Quintessential English romance—at least to me—is a stay in a snug B’n’B, a lavish “full English” (and the very best have fried toast), and a long day’s hike out on the moors. We had just such an exhilarating experience near Haworth, England, on the Pennine Moors of West Yorkshire. And, we also found “the perfect” B’nB:“Big Mike’s” (note his ample frame in the background). His super-sized breakfast kept us entirely energized for our 7.5-hour hike across the grand, open country! On this particular escapade we had a specific goal: Top Withins, said to be the inspiration for Wuthering Heights by Emily Brontë, which was one of the first major novels I read as a child (besides every Nancy Drew I could get my hands on), and had a huge (and somewhat questionable) impact on me. In fact all three Brontë sisters wrote classic romance novels set in these moors, and so Kathy was also very eager to experience their expansive, wild beauty. Although I’m sure you could get dreadfully lost out in these ancient, somewhat desolate hills, the path is well worn and in most places clearly marked. There were sheep grazing everywhere, and although we could walk freely wherever we wished, the pastures were kept secure by a system of styles, gates, and old stone fences surrounding the edges of each farmer’s vast lands. When we finally reached our destination, we decided it was time for a break to rest up and enjoy some tea and biscuits ( the English name for what we Americans call “cookies”). We watched the peaceful lambs, which were grazing nearby, but what we didn’t foresee was that the sheep were keenly aware that all travelers seem to follow this exact same ritual…and they were insistent that we share our tea party with them! Well, what could we say? Sharing is a good thing, and aren’t we all the Lord’s sheep? 🙂 “For he is our God, and we are the people of his pasture, and the sheep of his hand” (Psalm 95:7). (Like Emily, I may be vexed at times, but I am eternally grateful that the Lord is my shepherd, because he knows how to lead me to green pastures and beside still waters! I’d be totally lost and more barren than the moors without Him!)
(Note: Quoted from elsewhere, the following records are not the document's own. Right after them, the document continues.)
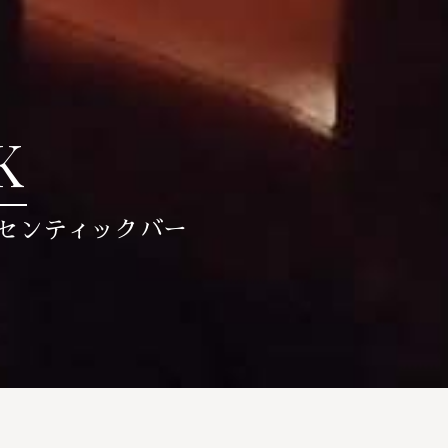
K
センティックバー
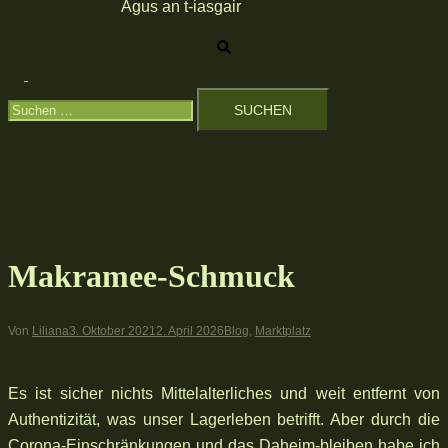
Agus an t-iasgair
Suche
Menü
Suchen
umschalten
nach:
Makramee-Schmuck
Von
Liliana
3. Oktober 2021
2. April 2026
Blog
,
Marktplatz
Es ist sicher nichts Mittelalterliches und weit entfernt von
Authentizität, was unser Lagerleben betrifft. Aber durch die
Corona-Einschränkungen und das Daheim-bleiben habe ich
I’m sure those of you who enjoyed the 2005 adaptation of Jane Austen’s Pride and Prejudice would love a leisurely day at Chatsworth House, the setting for Mr. Darcy’s “Pemberley.” In fact, Chatworth House often wins recognition as England’s most popular country home, hosting 300,000+ tourists each season on their 35,000-acre estate in North Derbyshire on the River Derwent. Construction on the present mansion began in 1553 by the Cavendish family, who have been the earls (and later Dukes of Devonshire) since that time. Perhaps the most famous was the Sixth Duke (known as the “Bachelor Duke”) who was an incredibly energetic and wealthy traveler and visionary. In 1811 (at the age of 21) he inherited the title, Chatsworth, and 7 other major estates in England and Ireland that comprised a massive 200,000 acres! I think even Mr. Darcy’s wealth would have been dwarfed by the Bachelor Duke’s holdings. Many famous people are associated with Chatsworth house, including Mary, Queen of Scots (who was imprisoned there several times), and Sir Joseph Paxton, who was a gardener at Chatworth and also designed London’s Crystal Palace. If you have the chance to travel a bit in England, consider a day at Chatsworth. If that’s not an option, but you’d like to see more, Chatsworth House is the subject of a 3-part documentary, Chatsworth, produced by BBC and broadcast as Chatsworth House in the U.S. by PBS last year (2012). There are many fascinating things to see there…such as this life-sized painting of a violin on a door (but both the violin and the door is simply part of one very realistic painting)! For our daughter, who had just earned her M.A. in literature and loves to write novels set in England, our trip was an especially treasured time of both pleasure and learning!
“When wisdom enters into your heart, and knowledge is pleasant unto your soul, discretion shall preserve you, understanding shall keep you.” (Proverbs 2:10-11)
“The heart of the prudent gets knowledge; and the ear of the wise seeks knowledge” (Proverbs 18:15).
So, I told you about punting on the River Cam, but I haven’t told you much about Cambridge generally, and even though I might be a bit tempted to slight the old school out of loyalty to Oxford and my two sons who studied and taught there, that would hardly be fair! Cambridge is second only to Oxford in revered age amongst English-speaking countries and is consistently listed in the top 5 universities around the globe, often ranking as #1 or #2. Their graduates have earned 65 Nobel Prizes—more than any other university in the world. So, having Cambridge on your resumé would definitely enhance your chances! Well, back to my account of rambling reflections! When we visited with Aaron and Mike in ’99, we were very interested in the buildings, but upon our return in 2005 with Kathy and Daniel, we enjoyed more of the ambiance. Kathy made a delightful scrapbook of our trip, so when you see lovely borders around pictures, quotable quotes, or other bits of charm and beauty over the next few Tuesdays, please note that all enhancements are due to the artistry of my beloved daughter! We’d all just arrived in London after a red-eye flight across the pond from America, so both Kathy and Dan were too sleep-deprived to be sweet-talked into an inspiring punt on the River Cam, although we all really enjoyed a relaxed stroll through the campus and gardens of Cambridge. By lunchtime, we put Alan on the job of employing his keen diagnostic skills of nose and eye to ferret out the perfect combination of aroma and local popularity to provide for a suitably fabulous (and not too expensive) culinary experience. He has impeccable taste! I dare say, on our entire trip we never lacked for something scrumptious to eat or an abundance of all things bright and beautiful to enjoy!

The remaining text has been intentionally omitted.